The last weekend of January 2010, our friend Kate, who’d just spent more than a month beside the hospital bed of her younger sister, was staying the weekend with us.  We al sat in the living room, Luna on the couch, Woody in his bed by the stove, barely able to open his eyes, breathing heavily, for once in his life not interested in food.  The morphine Erin gave him relieved whatever pain he felt and let him to sleep.  Erin and I took turns lying in our big easy chair by the fire, holding him in our arms, telling him we loved him, thanking him for his life, for being such a brave, courageous, sweet, happy guy,  He would sigh heavily, wheezing as he breathed, his tail moving slightly, acknowledging our love and loving us back. On Sunday morning, as I lay next to his bed, Woody took his last breath.

“He’s gone,” I said.

“Woody?”  Erin called his name but he lay still.  She sat next to me and stroked his head and waited for his chest to rise and fall as it had for thirteen years.  He did not move.

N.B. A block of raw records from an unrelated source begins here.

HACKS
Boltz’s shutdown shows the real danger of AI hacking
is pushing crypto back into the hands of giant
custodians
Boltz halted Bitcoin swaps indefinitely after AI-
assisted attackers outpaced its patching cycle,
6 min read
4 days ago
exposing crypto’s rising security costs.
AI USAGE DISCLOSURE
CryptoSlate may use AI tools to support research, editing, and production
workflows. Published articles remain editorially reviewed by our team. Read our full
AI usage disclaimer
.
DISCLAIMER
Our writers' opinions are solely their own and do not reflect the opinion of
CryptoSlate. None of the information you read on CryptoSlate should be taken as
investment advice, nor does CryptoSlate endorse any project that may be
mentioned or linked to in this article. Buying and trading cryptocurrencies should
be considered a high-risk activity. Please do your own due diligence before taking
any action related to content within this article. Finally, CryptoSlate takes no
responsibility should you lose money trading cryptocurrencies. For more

That afternoon, we carried Woody up to the new grave the guys had dug, next to his first one.  As Luna sniffed the ground by the hole, we buried our little boy near the tree which held the ashes of Erin’s mother, Maggi, and of her stepfather, Joseph.  

We chanted and prayed and watched his loving, tail-wagging spirit rise up and up, up toward the skunks and squirrels and gophers and the wild horses he so loved dearly to chase.

“Goodbye, sweet boy,” we said again and again.  “We’ll never forget you.  May you be happy and safe on your journey.

Earlier this month, a friend who knew Woody emailed us that he’d learned of a black, mini, long- haired dachshund rescue puppy named Miles who was a year old and needed a new home.  

We didn’t want another long haired dachshund.  They’re too small and low to the ground and collect too many burrs and are too easily snared by the  coyotes that live in the hills of Mendocino County.

We’ll just stop by the vet’s where he’s living, we told ourselves, and meet him on our way next week to Sonoma County.  That’s all.  We’ll take a look.  

Our visit to Miles never happened because someone adopted him before our visit.  That was a good thing for Miles and for us.  There will never be another Woody.  We may get another dog some day, but it wouldn’t be, couldn’t be as funny and dear and vulnerable and maddening and brave as Woody von Woodruff Woodpecker, III.

Today, on the anniversary of Woody’s death, I say again, “Goodbye, little boy.  Goodbye, goodbye.  Thank you for your life.  Thank you for your courage.   Thank you for your huge heart and for following your bliss no matter what… and for sharing that bliss with us.